YOUR GOAL: Scan the data for "screenshot" and copy each matching line.

RECORDS PROVIDED:
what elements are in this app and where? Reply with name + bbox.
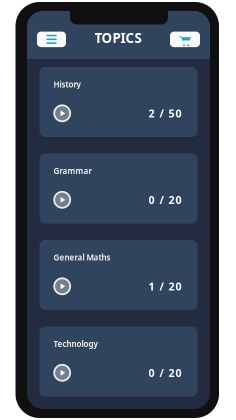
staticText: 2 / 50 (148, 106, 182, 120)
staticText: 1 / 20 (148, 279, 182, 293)
button[interactable]: Cart (170, 32, 200, 47)
staticText: History (54, 79, 80, 90)
staticText: Grammar (54, 166, 92, 176)
staticText: 0 / 20 (148, 193, 182, 207)
staticText: Technology (54, 338, 98, 349)
button[interactable]: Technology (40, 326, 198, 396)
button[interactable]: General Maths (40, 240, 198, 310)
button[interactable]: History (40, 67, 198, 137)
staticText: General Maths (54, 252, 110, 263)
staticText: 0 / 20 (148, 366, 182, 380)
button[interactable]: Menu (37, 32, 66, 47)
staticText: TOPICS (94, 29, 142, 47)
button[interactable]: Grammar (40, 154, 198, 224)
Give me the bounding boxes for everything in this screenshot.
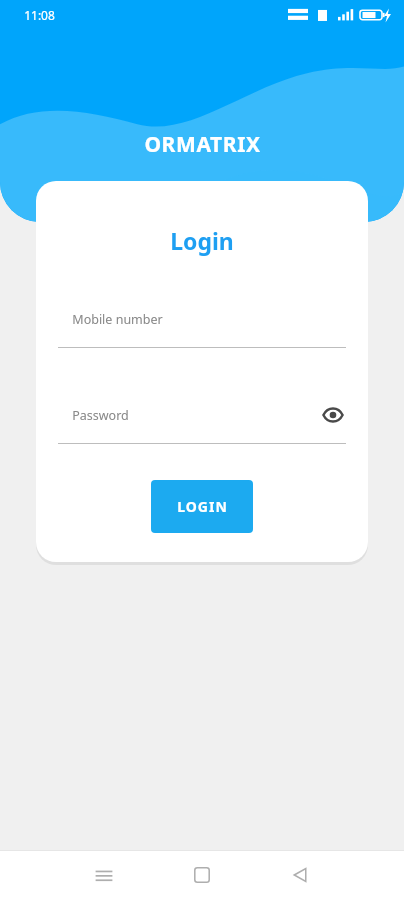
staticText: Password xyxy=(72,407,129,424)
button[interactable]: Mobile number xyxy=(36,304,368,348)
button[interactable]: Password xyxy=(36,400,368,444)
staticText: ORMATRIX xyxy=(144,130,261,159)
button[interactable]: Show password xyxy=(320,402,346,428)
staticText: LOGIN xyxy=(177,497,228,516)
staticText: Login xyxy=(170,225,234,256)
button[interactable]: Home xyxy=(178,851,226,899)
button[interactable]: LOGIN xyxy=(151,480,253,533)
staticText: Mobile number xyxy=(72,311,163,328)
button[interactable]: Back xyxy=(276,851,324,899)
staticText: 11:08 xyxy=(24,7,55,23)
button[interactable]: Menu xyxy=(80,851,128,899)
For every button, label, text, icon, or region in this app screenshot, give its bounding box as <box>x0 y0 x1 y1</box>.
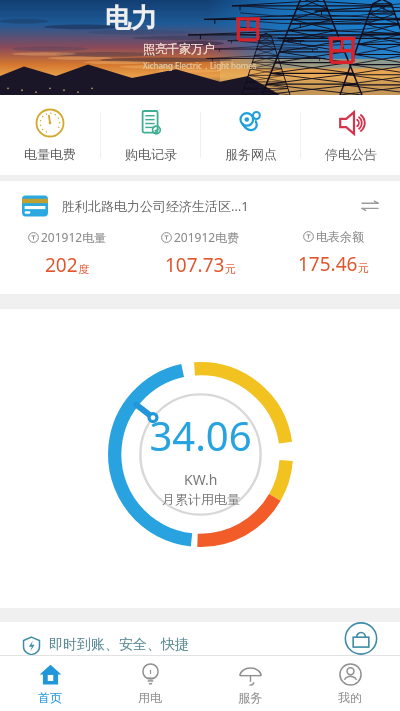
staticText: 购电记录 <box>125 146 177 162</box>
staticText: 度 <box>78 262 89 276</box>
staticText: 服务网点 <box>225 146 277 162</box>
staticText: 电量电费 <box>24 146 76 162</box>
staticText: 用电 <box>138 690 162 705</box>
staticText: 我的 <box>338 690 362 705</box>
button[interactable]: 即时到账、安全、快捷 <box>22 622 378 655</box>
button[interactable]: 切换账户 <box>358 194 382 218</box>
staticText: 107.73 <box>165 252 225 278</box>
button[interactable]: 电量电费 <box>0 95 100 175</box>
staticText: 电力 <box>105 2 157 35</box>
staticText: 服务 <box>238 690 262 705</box>
button[interactable]: 胜利北路电力公司经济生活区…1 <box>0 181 400 294</box>
staticText: 201912电费 <box>174 229 240 245</box>
staticText: 电表余额 <box>316 229 364 244</box>
button[interactable]: 首页 <box>0 656 100 711</box>
button[interactable]: 服务网点 <box>201 95 300 175</box>
button[interactable]: 购电记录 <box>101 95 200 175</box>
button[interactable]: 停电公告 <box>301 95 400 175</box>
staticText: 34.06 <box>149 408 252 462</box>
button[interactable]: 201912电量 <box>0 229 134 278</box>
staticText: 照亮千家万户 <box>143 41 215 56</box>
staticText: 202 <box>45 252 78 278</box>
staticText: KW.h <box>184 470 218 489</box>
button[interactable]: 201912电费 <box>134 229 267 278</box>
button[interactable]: 服务 <box>200 656 300 711</box>
staticText: 175.46 <box>298 251 358 277</box>
staticText: 停电公告 <box>325 146 377 162</box>
staticText: Xichang Electric，Light homes <box>143 60 257 71</box>
button[interactable]: 34.06 <box>108 362 293 547</box>
button[interactable]: 我的 <box>300 656 400 711</box>
staticText: 元 <box>358 261 369 275</box>
staticText: 月累计用电量 <box>162 491 240 507</box>
staticText: 胜利北路电力公司经济生活区…1 <box>62 197 348 215</box>
staticText: 首页 <box>38 690 62 705</box>
staticText: 即时到账、安全、快捷 <box>49 636 189 654</box>
staticText: 201912电量 <box>41 229 107 245</box>
button[interactable]: 电表余额 <box>267 229 400 277</box>
button[interactable]: 用电 <box>100 656 200 711</box>
staticText: 元 <box>225 262 236 276</box>
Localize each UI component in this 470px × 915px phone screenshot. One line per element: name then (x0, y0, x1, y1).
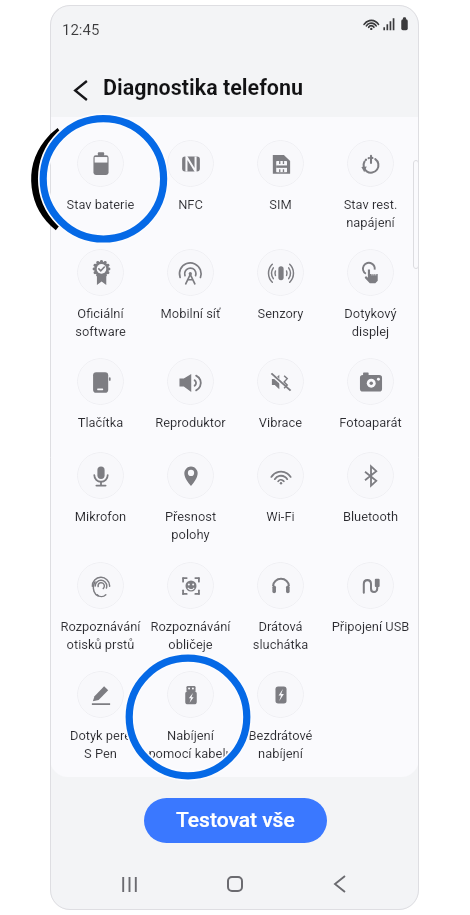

EXERCISE RESULT:
Give me the bounding boxes for everything in this screenshot.
For every button, label, text, icon, or region in this app screenshot, give its bounding box as <box>x0 y0 x1 y1</box>.
Localize each UI component in this 470px × 915px phone screenshot. One line per element: name then (x0, y0, x1, y1).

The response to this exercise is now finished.